I Made a Font!

The story

I’ve always been kind of a type enthusiast, and naturally I dream about making a typeface myself. So when Letterform Archive here in SF opened an online introductory type design course last summer, I snatched the opportunity and signed up. It was hella fun, and hella grind. I would start working on the font after I get off work and not stop until midnight. Kind of addicting, honestly—seeing a font steadily taking shape, and stare at the beautiful letters and think “I made it”.

The instructor Kel and ta Josh are so nice and supportive, and they definitely knows their sh..tuff. The classmates are all so cool and creative. It’s so fun to get to know artists, when you interact with mostly engineers everyday. One of the classmates, Brian, actually started doing type: Fusion Type!

When the course ended I finished the lower and upper case, lining and oldstyle numbers, some symbols and basic diacritics. After the course I didn’t touch it for a few weeks, then added some more symbols and started to add a bold. But eventually the progress almost stalled. I’ve finished the bold for all the letters but couldn’t get myself to finish the bold for all those numbers and symbols, and fix kerning for everything. Doubt also starts creeping in—looking at those beautiful and polished typefaces like William, Clifford, Fern, my font looks more and more like a nervous splotchy mess that doesn’t know what it wants to be. By the end of 2024, I almost give up finishing it.

Fast forward to a few days ago, I was reading a newsletter in my mail client, and noticed that the font looks so pretty!

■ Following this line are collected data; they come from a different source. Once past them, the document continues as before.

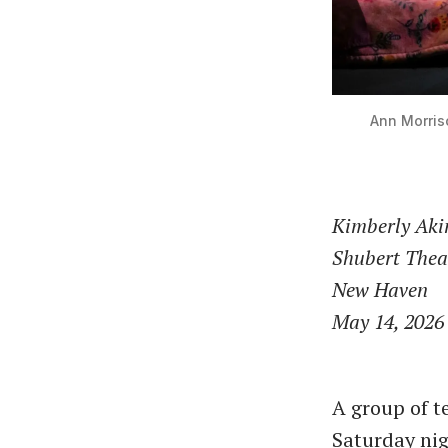
Ann Morris
Kimberly Ak
Shubert Thea
New Haven
May 14, 2026
A group of t
Saturday nig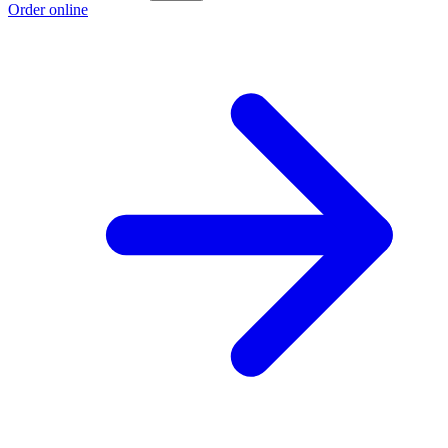
Order online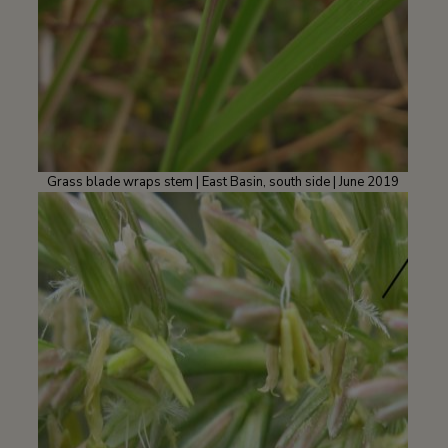
Grass blade wraps stem | East Basin, south side | June 2019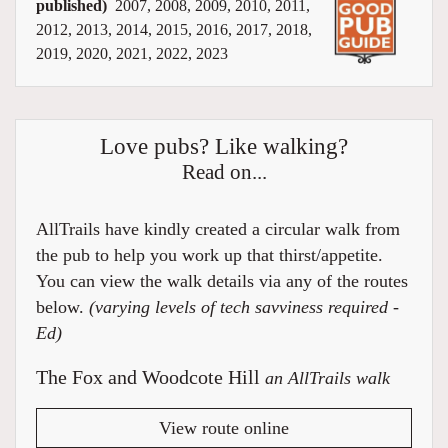
published)
2007, 2008, 2009, 2010, 2011,
2012, 2013, 2014, 2015, 2016, 2017, 2018,
2019, 2020, 2021, 2022, 2023
Love pubs? Like walking?
Read on...
AllTrails have kindly created a circular walk from
the pub to help you work up that thirst/appetite.
You can view the walk details via any of the routes
below.
(varying levels of tech savviness required -
Ed)
The Fox and Woodcote Hill
an AllTrails walk
View route online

I’ve set the default font of my mail client to my font (so I can catch errors and tweak the font in a real setting), but it looked so good that I thought it’s using some other font that the newsletter brought itself. I had to zoom in and look at the letters back and forth before certain that it’s using my font. That encouraged me so much, and I thought I’ll do the “get a garbage out first” strat and just finish it real quick, not dwell on anything, just skip it if I can’t make something work.

It’s been a week, I finished bold for numbers and all the symbols, more-or-less copy-pasted kerning from regular to bold, and added smallcaps using font remix tools. It’s finally ready to be used on my blog! Though definitely not ready for anybody else to use. I haven’t even asked anybody to review the bold for me, because I don’t think it’s presentable for review right now.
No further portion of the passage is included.